| Protein Name | SMAD Family Member 3 |
| Gene | SMAD3 |
| UniProt ID | P84022 |
| PDB IDs | 1MK2, 1MKS, 1OZ1 |
| Molecular Weight | 48 kDa |
| Subcellular Localization | Cytoplasm, nucleus |
| Protein Family | SMAD family |
SMAD Family Member 3 is a SMAD family member. The protein contains the characteristic domain structure including [domain descriptions]. The molecular weight is approximately 48 kDa, and the protein localizes to Cytoplasm, nucleus.
SMAD3 is a receptor-regulated SMAD (R-SMAD) that mediates TGF-β signaling. Upon TGF-β receptor activation, SMAD3 is phosphorylated, forms a complex with SMAD4, and translocates to the nucleus where it regulates gene transcription. SMAD3 has diverse functions in cell proliferation, differentiation, apoptosis, and extracellular matrix production. In the nervous system, SMAD3 regulates neurogenesis, synaptic plasticity, astrocyte reactivity, and neuroinflammation. It plays complex roles in neural development and adult brain function.
SMAD3 is implicated in ALS (mutations cause a subset of cases), Alzheimer's disease, and Parkinson's disease. SMAD3 dysregulation contributes to fibrosis in multiple organs. Loeys-Dietz syndrome type 3 is caused by SMAD3 mutations.
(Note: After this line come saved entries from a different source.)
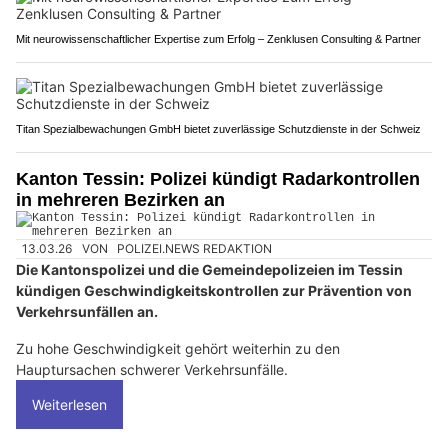
Mit neurowissenschaftlicher Expertise zum Erfolg – Zenklusen Consulting & Partner
Titan Spezialbewachungen GmbH bietet zuverlässige Schutzdienste in der Schweiz
Kanton Tessin: Polizei kündigt Radarkontrollen
in mehreren Bezirken an
13.03.26
VON
POLIZEI.NEWS REDAKTION
Die Kantonspolizei und die Gemeindepolizeien im Tessin
kündigen Geschwindigkeitskontrollen zur Prävention von
Verkehrsunfällen an.
Zu hohe Geschwindigkeit gehört weiterhin zu den
Hauptursachen schwerer Verkehrsunfälle.
Weiterlesen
This protein is a potential therapeutic target for neurodegenerative diseases. Research is ongoing to develop small molecule inhibitors and biologics that modulate its activity.
This section provides background information on the gene/protein and its role in the nervous system.
This overview section needs to be expanded with relevant scientific information from peer-reviewed sources.